My Horse For Sale

Personal Tragedy Inspires Online Business Startup
After losing a longtime friend and horse enthusiast to cancer, Jan Erhardt found herself embarking on an entrepreneurial challenge.

In 2002, Erhardt lost her friend of 17 years and fellow horse enthusiast, Sarah Standfier. It was a friendship that began and ended with horses. At Standfier’s death, Erhardt promised to sell and find homes for Standifier’s horses. Four years later, Erhardt’s kindness turned into her own business, MyHorseForSale.com.

Erhardt met Standfier through mutual friends while searching for a lesson horse for her daughter. Through the years, Standfier, who worked at a racing facility, would contact Erhardt when injured race horses were being sold at bargain prices. Erhardt would rehabilitate the horses until good owners could be found.

Erhardt also found Standfier to be an invaluable resource when friends or family were looking for particular horses. “She had a huge heart and softness for horses,” Erhardt said. “She was just really a very gifted person … kind of like Dr. Dolittle, talking to the horses. She could really communicate with and work with a horse to find out if it was a good match for the person.”

After losing her friend, Erhardt went through a tedious process of advertising the horses. She ran print ads, placed fliers in feed stores, posted on all the popular classified websites and developed numerous videos of the horses to mail to prospective buyers.
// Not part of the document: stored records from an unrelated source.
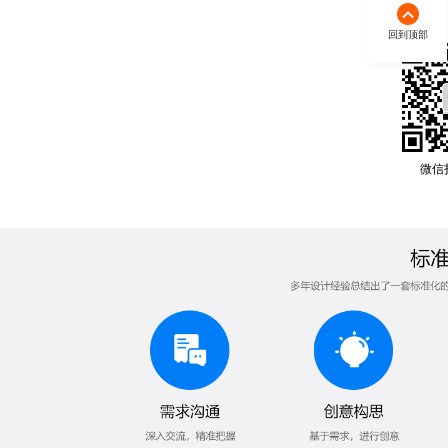
回到顶部
微信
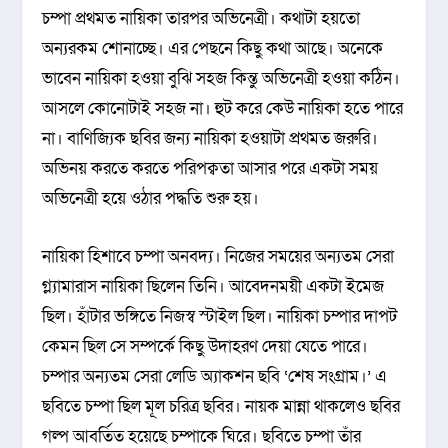
চম্পা প্রথমত নায়িকা তারপর অভিনেত্রী। কথাটা হয়তো
অন্যরকম শোনাচ্ছে। এর পেছনে কিছু কথা আছে। অনেকে
ভাবেন নায়িকা হওয়া বুঝি সহজ কিন্তু অভিনেত্রী হওয়া কঠিন।
আসলে কোনোটাই সহজ না। হুট করে কেউ নায়িকা হতে পারে
না। বাণিজ্যিক ছবির জন্য নায়িকা হওয়াটা প্রথমত জরুরি।
অভিনয় করতে করতে পরিপক্বতা আসার পরে একটা সময়
অভিনেত্রী হয়ে ওঠার পদ্ধতি শুরু হয়।
নায়িকা হিশাবে চম্পা অনবদ্য। নিজের সময়ের অন্যতম সেরা
গ্ল্যামারাস নায়িকা ছিলেন তিনি। আবেদনময়ী একটা ইমেজ
ছিল। হাঁটার ভঙ্গিতে নিজস্ব স্টাইল ছিল। নায়িকা চম্পার দাপট
কেমন ছিল সে সম্পর্কে কিছু উদাহরণ দেয়া যেতে পারে।
চম্পার অন্যতম সেরা লেডি অ্যাকশন ছবি ‘শেষ সংগ্রাম।’ এ
ছবিতে চম্পা ছিল মূল চরিত্র ছবির। নায়ক মান্না থাকলেও ছবির
গল্প আবর্তিত হয়েছে চম্পাকে ঘিরে। ছবিতে চম্পা তাঁর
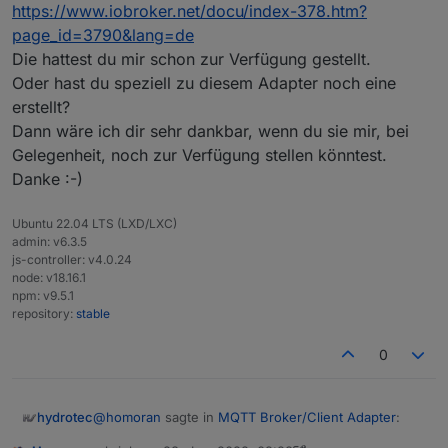
https://www.iobroker.net/docu/index-378.htm?
page_id=3790&lang=de
Die hattest du mir schon zur Verfügung gestellt.
Oder hast du speziell zu diesem Adapter noch eine
erstellt?
Dann wäre ich dir sehr dankbar, wenn du sie mir, bei
Gelegenheit, noch zur Verfügung stellen könntest.
Danke :-)
Ubuntu 22.04 LTS (LXD/LXC)
admin: v6.3.5
js-controller: v4.0.24
node: v18.16.1
npm: v9.5.1
repository:
stable
0
@
homoran
sagte in
MQTT Broker/Client Adapter
:
hydrotec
After spending almost $3,000 in advertising, videos and postage, Erhardt figured there had to be an easier and cheaper way.

She started discussing with a friend in web development the possibility of making video available to prospective buyers online, and she wrote a business plan for an online classified site that offered video and picture ads.

She discovered the technology needed for her business wasn’t affordable at the time, and her friend in web development couldn’t offer all the services she needed. Her business idea was delayed, but not dead.

In December 2005, the home health company where Erhardt had worked as a region sales manager reorganized, and she decided to put her 20 years of sales and marketing experience to work for herself. “It was a great opportunity for me to say, ‘OK, what do I want to do with the rest of my life?’” she said.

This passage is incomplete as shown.